Frustrationspotenzial
«Die Schweiz ist eines der weltweit innovativsten Länder mit qualitätsbewussten Bürgern und Unternehmen, besonders auch wenn es um staatliche Dienstleistungen geht. Gleichzeitig stehen diese nur unzureichend online zur Verfügung – das schafft Frustrationspotenzial», schreiben die Studienautoren Florian Frey, Jürgen Rogg und Christian Schmid. Gleichzeitig sehen sie gerade in der traditionell hohen Qualität der öffentlichen Dienstleistungen einen möglichen Grund dafür, warum der Ausbau des Online-Angebots hierzulande besonders harzig vor sich geht: Es fehlt der Leidensdruck, von dem beispielsweise im vielgerühmten Estland nach Zusammenbruch der Sowjetunion mehr als genug vorhanden war.
Hat die Schweiz es also vielleicht gar nicht nötig, ihren Rückstand aufzuholen? Im Gegenteil: «Die digitale Qualität einer Gesellschaft wird im 21. Jahrhundert zum kritischen Erfolgsfaktor im Wettbewerb um Bürger und Unternehmen», urteilt die Studie und deshalb sei es eine zentrale Aufgabe der Verwaltung, der Bevölkerung eine gemeinsame, möglichst leistungsfähige Infrastruktur zur Verfügung zu stellen und damit auch die internationale Konkurrenzfähigkeit der Wirtschaft zu unterstützen. Zumal die dazu notwendige Technologie durchaus vorhanden ist – sie müsste nur konsequent eingesetzt werden.
Gemäss der Experten der Boston Consulting Group können fünf Faktoren zu einer erfolgreichen digitalen Transformation der Verwaltung beitragen:
- Ein übergreifender Fahrplan: In einer Gesamtsicht über alle Stufen der Verwaltung sollten mögliche Projekte nach Nutzen für die Bürger sowie anhand des Umsetzungsaufwandes in Wellen priorisiert werden.
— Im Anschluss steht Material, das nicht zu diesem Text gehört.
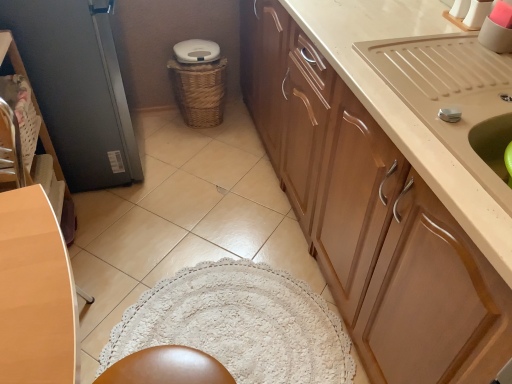 Question: Is beige glossy sink at upper right looking in the opposite direction of metallic gray screen door at left?

Choices:
 (A) no
 (B) yes

Answer: (A)

Question: Is beige glossy sink at upper right thinner than metallic gray screen door at left?

Choices:
 (A) yes
 (B) no

Answer: (A)

Question: Considering the relative sizes of beige glossy sink at upper right and metallic gray screen door at left in the image provided, is beige glossy sink at upper right taller than metallic gray screen door at left?

Choices:
 (A) yes
 (B) no

Answer: (B)

Question: Would you say metallic gray screen door at left is part of beige glossy sink at upper right's contents?

Choices:
 (A) yes
 (B) no

Answer: (B)

Question: Is beige glossy sink at upper right not near metallic gray screen door at left?

Choices:
 (A) yes
 (B) no

Answer: (A)

Question: In terms of size, does woven brown basket at center appear bigger or smaller than beige glossy sink at upper right?

Choices:
 (A) big
 (B) small

Answer: (B)

Question: From their relative heights in the image, would you say woven brown basket at center is taller or shorter than beige glossy sink at upper right?

Choices:
 (A) tall
 (B) short

Answer: (A)

Question: Which is correct: woven brown basket at center is inside beige glossy sink at upper right, or outside of it?

Choices:
 (A) inside
 (B) outside

Answer: (B)

Question: From the image's perspective, relative to beige glossy sink at upper right, is woven brown basket at center above or below?

Choices:
 (A) below
 (B) above

Answer: (B)

Question: Does point (48, 175) appear closer or farther from the camera than point (440, 61)?

Choices:
 (A) closer
 (B) farther

Answer: (B)

Question: Relative to beige glossy sink at upper right, is matte brown chair at left in front or behind?

Choices:
 (A) behind
 (B) front

Answer: (A)

Question: Is matte brown chair at left spatially inside beige glossy sink at upper right, or outside of it?

Choices:
 (A) outside
 (B) inside

Answer: (A)

Question: In terms of height, does matte brown chair at left look taller or shorter compared to beige glossy sink at upper right?

Choices:
 (A) tall
 (B) short

Answer: (A)

Question: Is beige glossy sink at upper right inside the boundaries of metallic gray screen door at left, or outside?

Choices:
 (A) outside
 (B) inside

Answer: (A)

Question: Looking at the image, does beige glossy sink at upper right seem bigger or smaller compared to metallic gray screen door at left?

Choices:
 (A) big
 (B) small

Answer: (B)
- Ein «Central Digital Officer» (CDO) kann als zentrale Koordinierungsstelle eingesetzt werden, beim Bund und in den Kantonen. Diese Rolle muss genügend hoch positioniert und mit dedizierten Budgets ausgestattet werden.
- Es ist vermehrt ein Arbeiten in gemischten Teams aus IT- und Fachexperten erforderlich, welches agile Arbeitsmethoden nutzt und externes Wissen einbezieht, um schnell Fortschritte zu erzielen.
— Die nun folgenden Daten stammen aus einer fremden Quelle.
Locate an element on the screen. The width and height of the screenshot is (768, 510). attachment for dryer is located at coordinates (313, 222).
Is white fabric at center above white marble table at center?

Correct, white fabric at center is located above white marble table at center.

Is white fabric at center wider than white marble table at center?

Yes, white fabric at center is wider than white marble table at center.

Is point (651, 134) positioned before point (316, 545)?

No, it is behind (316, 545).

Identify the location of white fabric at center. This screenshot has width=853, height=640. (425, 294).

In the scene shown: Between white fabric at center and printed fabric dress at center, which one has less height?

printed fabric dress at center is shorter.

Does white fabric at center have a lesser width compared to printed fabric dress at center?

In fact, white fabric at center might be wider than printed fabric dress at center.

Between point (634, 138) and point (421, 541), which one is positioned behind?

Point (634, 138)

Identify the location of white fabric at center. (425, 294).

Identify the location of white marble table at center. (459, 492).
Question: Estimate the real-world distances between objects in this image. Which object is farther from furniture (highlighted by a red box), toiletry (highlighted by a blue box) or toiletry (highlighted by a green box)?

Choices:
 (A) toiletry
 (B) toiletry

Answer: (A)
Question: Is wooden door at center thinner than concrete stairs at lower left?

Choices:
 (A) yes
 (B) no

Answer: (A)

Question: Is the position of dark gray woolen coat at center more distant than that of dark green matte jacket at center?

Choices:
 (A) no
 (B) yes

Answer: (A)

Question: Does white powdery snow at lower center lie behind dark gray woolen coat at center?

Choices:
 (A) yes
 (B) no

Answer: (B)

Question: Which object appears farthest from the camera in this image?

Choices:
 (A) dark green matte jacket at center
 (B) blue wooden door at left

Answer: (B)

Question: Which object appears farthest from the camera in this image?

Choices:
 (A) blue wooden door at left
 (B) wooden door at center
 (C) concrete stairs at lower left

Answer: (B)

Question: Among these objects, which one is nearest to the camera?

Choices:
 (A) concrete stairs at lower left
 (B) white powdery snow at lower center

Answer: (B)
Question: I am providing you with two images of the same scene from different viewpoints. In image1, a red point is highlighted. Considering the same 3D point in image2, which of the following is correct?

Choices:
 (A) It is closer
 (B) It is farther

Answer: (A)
- Bei der Digitalisierung handelt es sich nicht um ein IT-Projekt, sondern um eine Veränderung der Prozesse, Organisation und Kultur. Sie muss also Chefsache sein und von Anfang an von einem Veränderungsmanagement begleitet werden.
- Die bestehenden IT-Systeme und deren Governance sind anzupassen. Das bedarf einer Bereinigung der gemeinsamen technischen Standards und Applikationen sowie einer Durchsetzung der Rollen von IT und Fachbereich.